◆ GOAL OF THE EXERCISE ◆
For the material that follows, tally the lines holding "important" and give the total alone.

◆ DATA SUPPLIED ◆
───

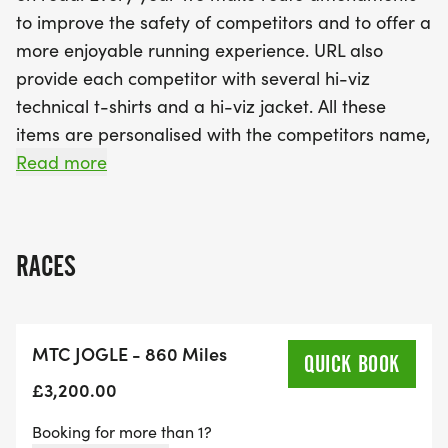
to improve the safety of competitors and to offer a
more enjoyable running experience. URL also
provide each competitor with several hi-viz
technical t-shirts and a hi-viz jacket. All these
items are personalised with the competitors name,
the year, and the race name.
Read more
It is important that competitors bring along other
suitable clothing and equipment to counteract all
RACES
types of weather conditions. Some of the roads
can be quite busy, and it is important to realise
that in isolated area's great care and
MTC JOGLE - 860 Miles
consideration needs to be given during the run. It
QUICK BOOK
is on this basis that if URL consider any competitor
£3,200.00
not fit to continue we will remove them from the
Booking for more than 1?
race. In addition, there is a minimum 4 mph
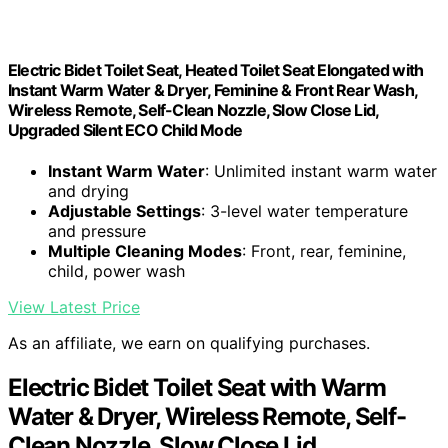
Electric Bidet Toilet Seat, Heated Toilet Seat Elongated with
Instant Warm Water & Dryer, Feminine & Front Rear Wash,
Wireless Remote, Self-Clean Nozzle, Slow Close Lid,
Upgraded Silent ECO Child Mode
Instant Warm Water
: Unlimited instant warm water
and drying
Adjustable Settings
: 3-level water temperature
and pressure
Multiple Cleaning Modes
: Front, rear, feminine,
child, power wash
View Latest Price
As an affiliate, we earn on qualifying purchases.
Electric Bidet Toilet Seat with Warm
Water & Dryer, Wireless Remote, Self-
Clean Nozzle, Slow Close Lid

───

◆ EXPECTED ANSWER ◆
2